§ **Your goal**: Reproduce exactly, and only, the lines below from the one containing "[ date ] (211, 162)" through the one containing "[ subject ]".

§ **Records provided**:
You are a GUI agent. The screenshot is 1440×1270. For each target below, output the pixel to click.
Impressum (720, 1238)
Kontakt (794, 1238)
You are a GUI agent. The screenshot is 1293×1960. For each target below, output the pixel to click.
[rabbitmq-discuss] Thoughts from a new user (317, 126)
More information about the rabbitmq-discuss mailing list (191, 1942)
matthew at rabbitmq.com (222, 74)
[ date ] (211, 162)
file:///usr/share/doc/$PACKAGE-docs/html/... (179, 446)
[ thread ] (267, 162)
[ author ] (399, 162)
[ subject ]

==

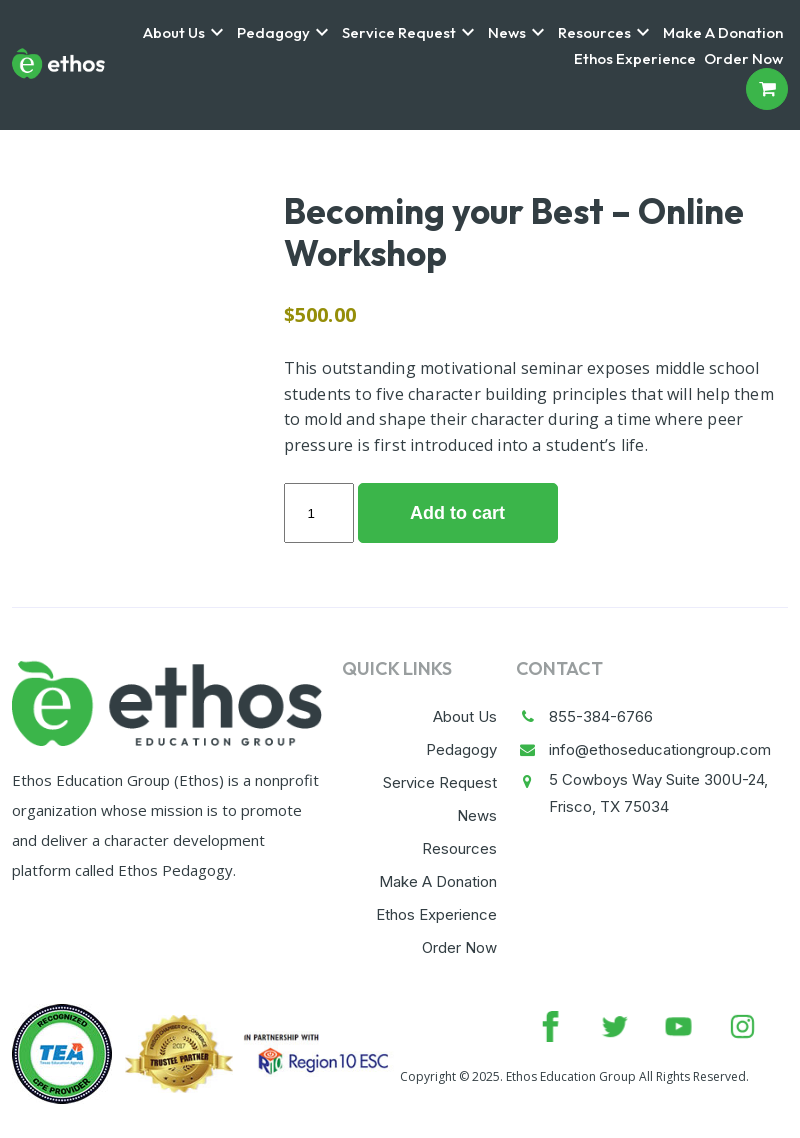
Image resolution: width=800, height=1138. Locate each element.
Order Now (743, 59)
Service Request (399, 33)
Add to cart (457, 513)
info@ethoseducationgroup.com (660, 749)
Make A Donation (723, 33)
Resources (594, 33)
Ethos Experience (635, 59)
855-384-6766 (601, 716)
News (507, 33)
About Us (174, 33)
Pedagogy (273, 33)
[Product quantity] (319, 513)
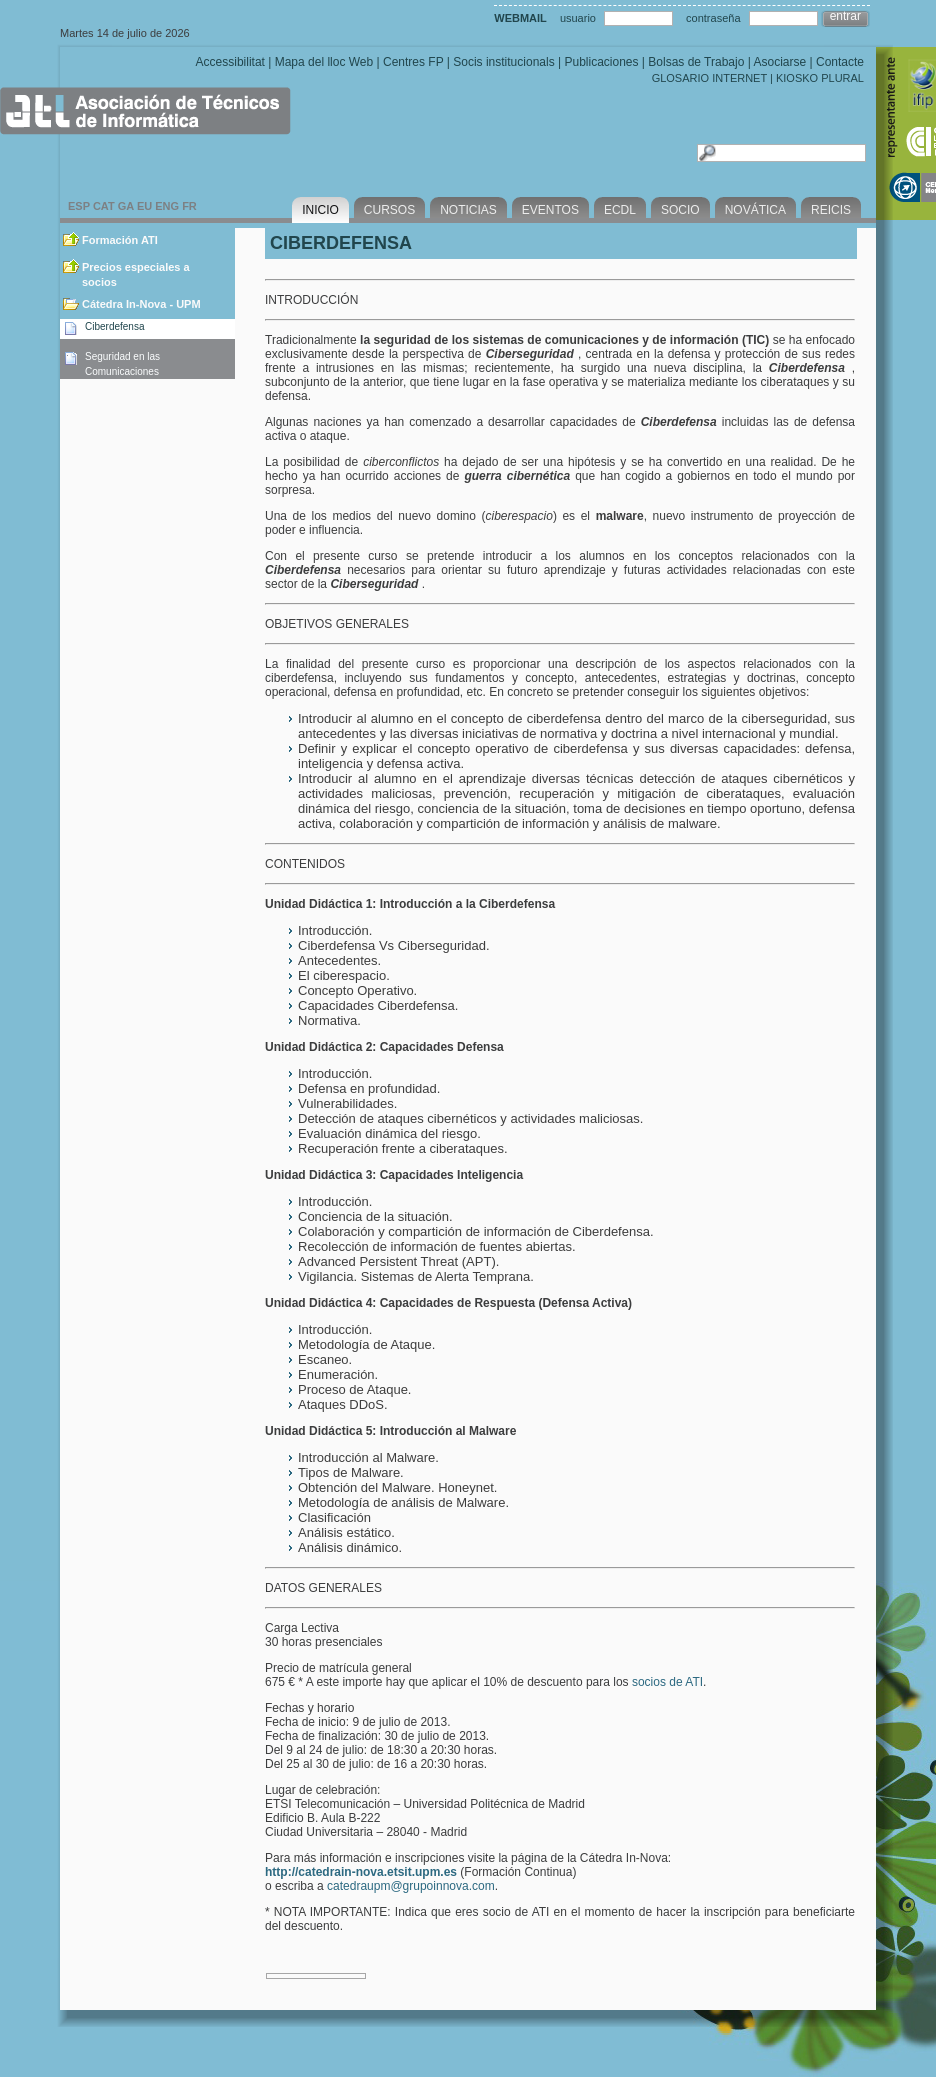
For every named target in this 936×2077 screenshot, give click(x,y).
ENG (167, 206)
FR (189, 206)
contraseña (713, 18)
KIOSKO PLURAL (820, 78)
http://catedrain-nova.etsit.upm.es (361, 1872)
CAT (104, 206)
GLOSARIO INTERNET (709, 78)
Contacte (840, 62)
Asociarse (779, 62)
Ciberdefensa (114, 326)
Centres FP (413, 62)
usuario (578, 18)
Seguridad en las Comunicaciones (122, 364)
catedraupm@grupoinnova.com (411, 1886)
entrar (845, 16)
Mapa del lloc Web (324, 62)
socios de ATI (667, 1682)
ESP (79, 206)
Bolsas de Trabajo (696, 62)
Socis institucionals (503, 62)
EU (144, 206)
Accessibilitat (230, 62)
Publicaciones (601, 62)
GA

---

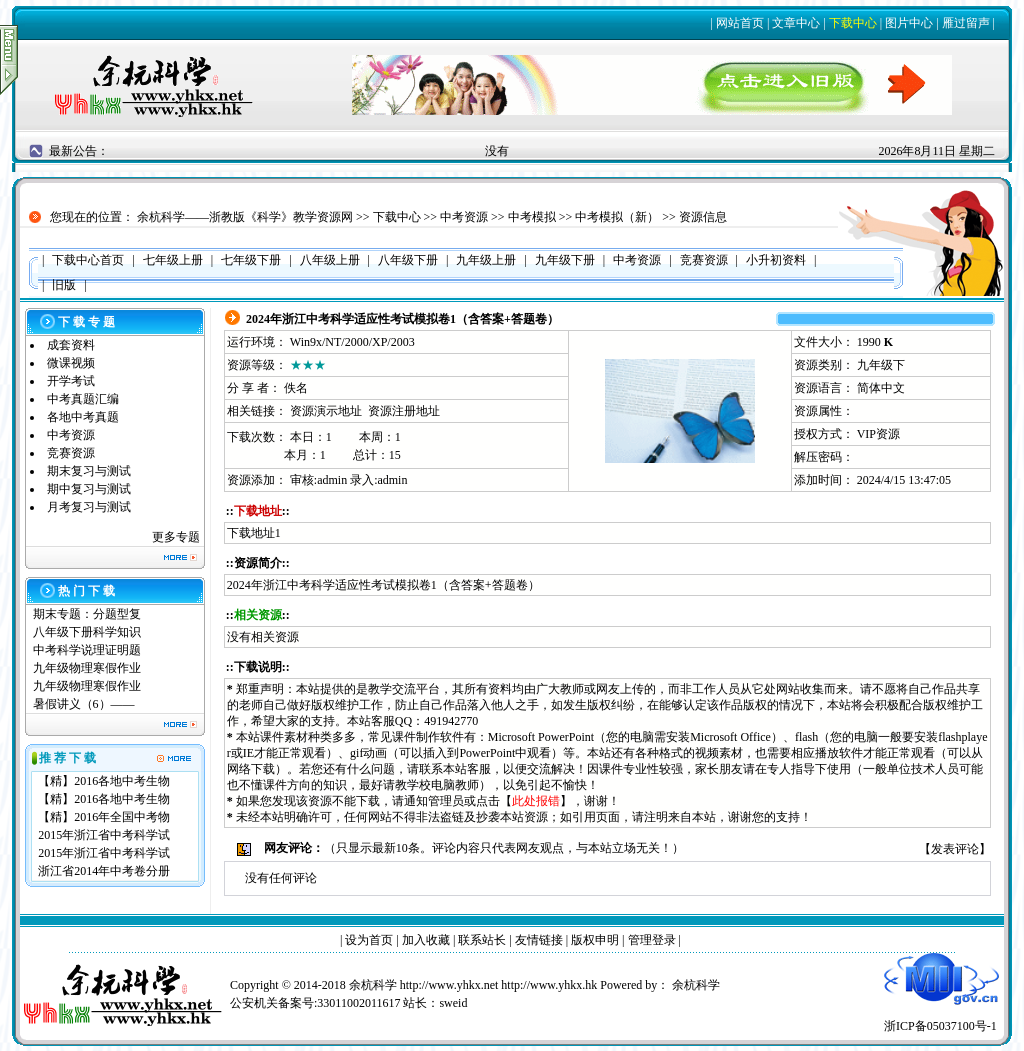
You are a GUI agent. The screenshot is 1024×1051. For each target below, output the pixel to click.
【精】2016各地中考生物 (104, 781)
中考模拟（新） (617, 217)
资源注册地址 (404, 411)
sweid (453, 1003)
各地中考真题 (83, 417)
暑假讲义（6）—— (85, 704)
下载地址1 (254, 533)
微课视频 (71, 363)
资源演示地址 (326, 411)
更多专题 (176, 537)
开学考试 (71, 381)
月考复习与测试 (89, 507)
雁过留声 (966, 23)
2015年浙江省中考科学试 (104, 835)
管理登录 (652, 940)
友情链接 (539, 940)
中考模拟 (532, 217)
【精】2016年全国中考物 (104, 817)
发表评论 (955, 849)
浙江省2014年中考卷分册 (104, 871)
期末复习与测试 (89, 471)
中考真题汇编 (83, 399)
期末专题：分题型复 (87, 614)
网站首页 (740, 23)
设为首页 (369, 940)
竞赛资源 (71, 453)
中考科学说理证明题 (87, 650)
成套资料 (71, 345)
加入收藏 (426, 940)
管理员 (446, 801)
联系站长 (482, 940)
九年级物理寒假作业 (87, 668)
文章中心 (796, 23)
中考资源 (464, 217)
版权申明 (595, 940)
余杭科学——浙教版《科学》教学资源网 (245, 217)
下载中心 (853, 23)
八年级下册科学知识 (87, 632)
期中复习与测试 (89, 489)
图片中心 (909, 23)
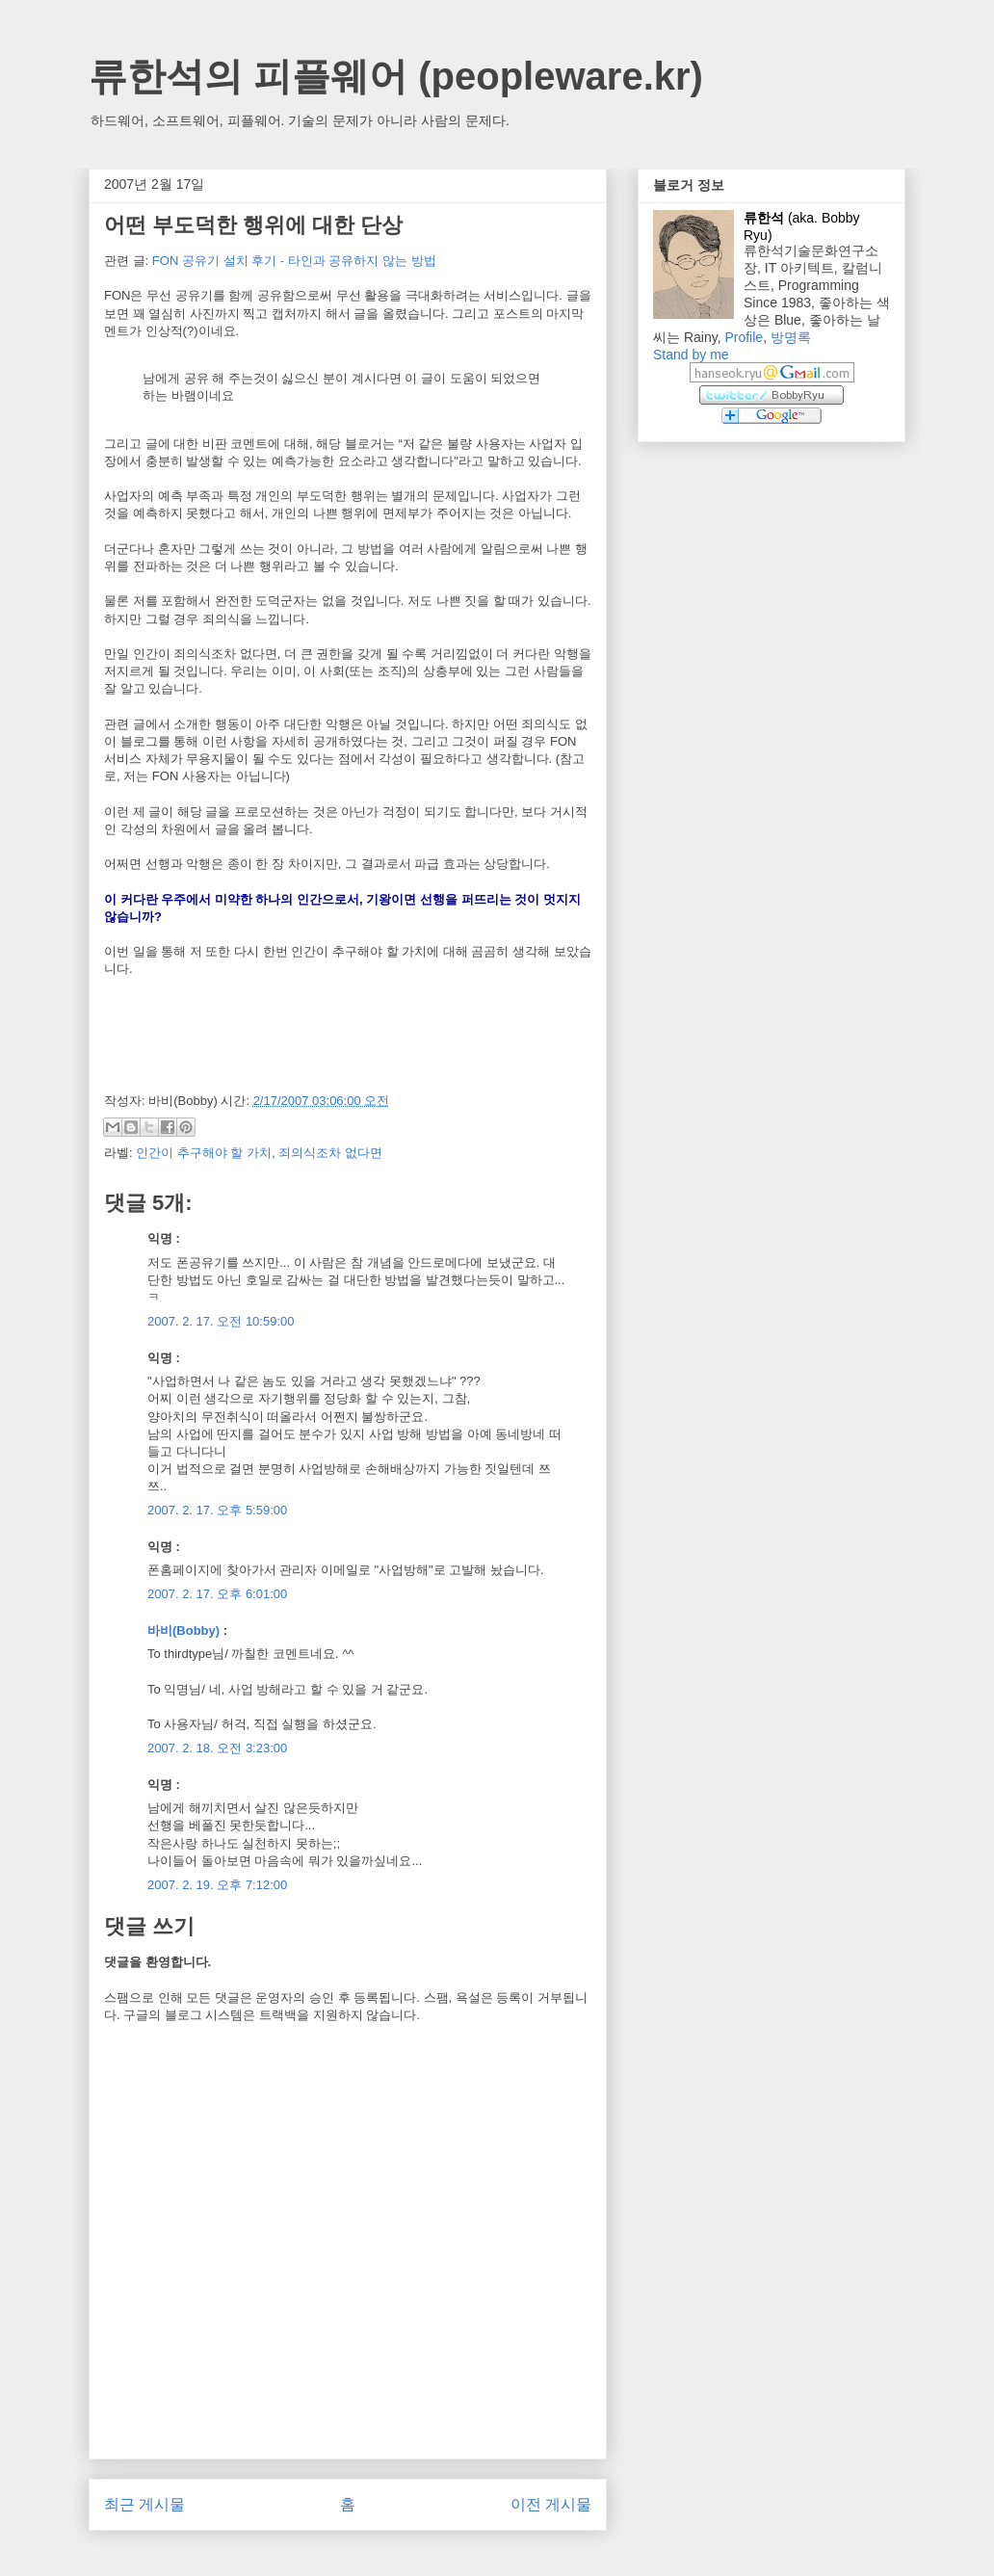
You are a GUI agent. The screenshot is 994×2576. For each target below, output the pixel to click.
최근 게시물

§ **Exercise output**:
[ date ] (211, 162)
file:///usr/share/doc/$PACKAGE-docs/html/... (179, 446)
[ thread ] (267, 162)
[ author ] (399, 162)
[ subject ]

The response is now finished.